Mais si de tous les corps les éléments sont mous,
La naissance du fer et de la pierre dure
Demeure sans principe et sans raison pour nous,
Faute de quelque assise où la Nature fonde.
Il doit donc exister de durs et simples corps
Dont le compacte amas puisse produire au monde
Le tissu plus serré de tous les êtres forts.
Qu’on suppose les corps divisés sans limite :
Il faut bien que pourtant, depuis l’éternité
Jusqu’à présent, des corps aient toujours subsisté
Dont la masse n’a point encore été détruite.
Or, dit-on, leur essence est la fragilité ;
Comment donc, subissant des assauts innombrables,
À travers tous les temps sont-ils demeurés stables ?
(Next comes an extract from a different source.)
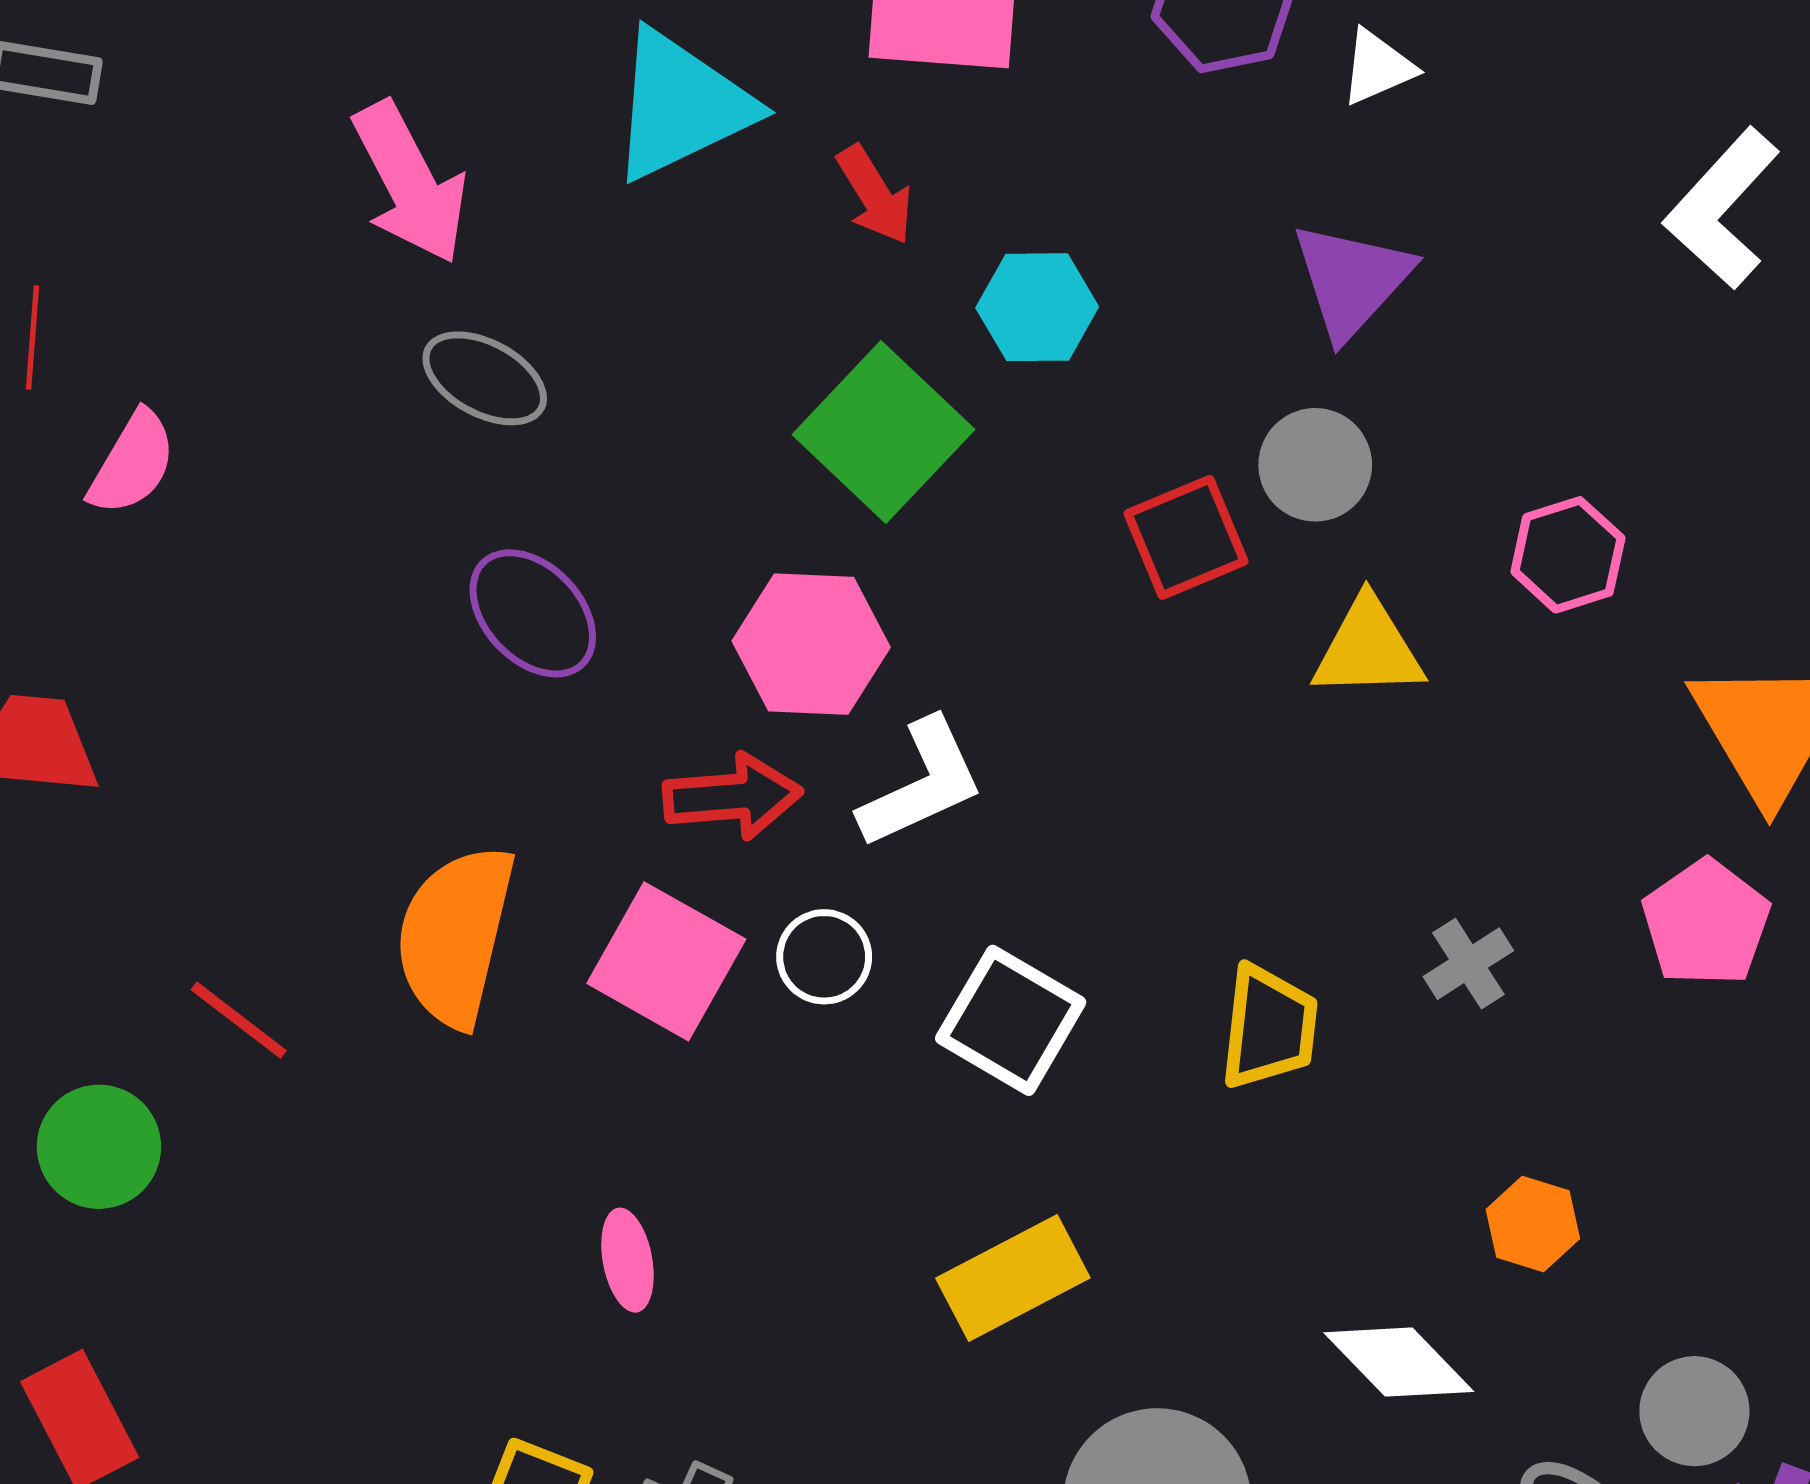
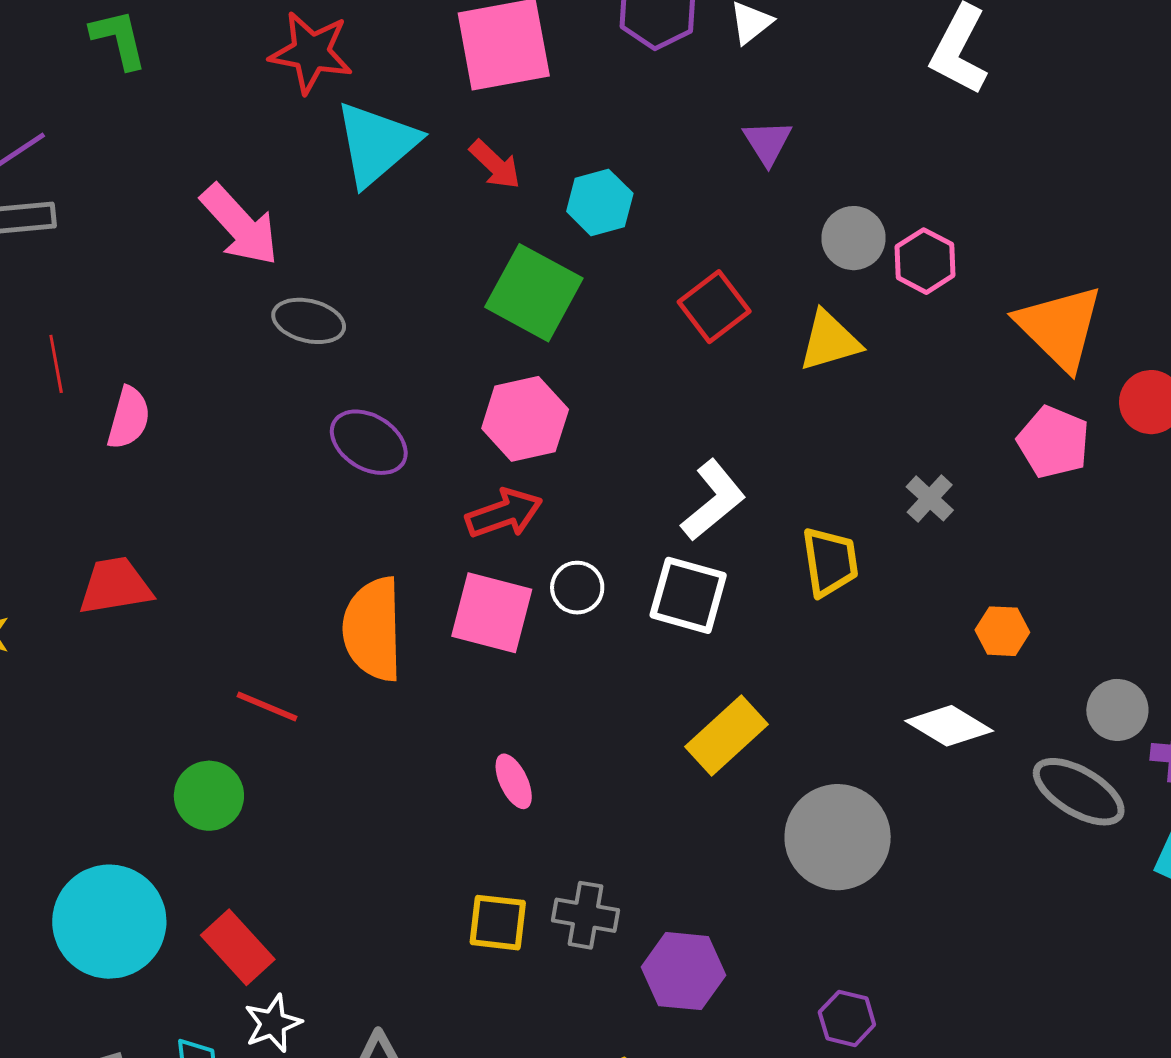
purple triangle: (1352, 280) -> (767, 142), size x0.7
gray circle: (1315, 465) -> (854, 238), moved
white L-shape: (922, 784) -> (713, 500), moved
     Puisqu’aux espèces donc la Nature a prescrit
Leur degré de croissance et leur fixe durée ;
Que la part de pouvoir qui leur est mesurée
En de constantes lois trouve son terme écrit ;
Puisque, loin de changer, l’ordre des choses reste,
Si bien que les oiseaux, tout variés qu’ils sont,
Gardent du genre en eux le signe manifeste,
L’atome, dans tout être, est l’immuable fond !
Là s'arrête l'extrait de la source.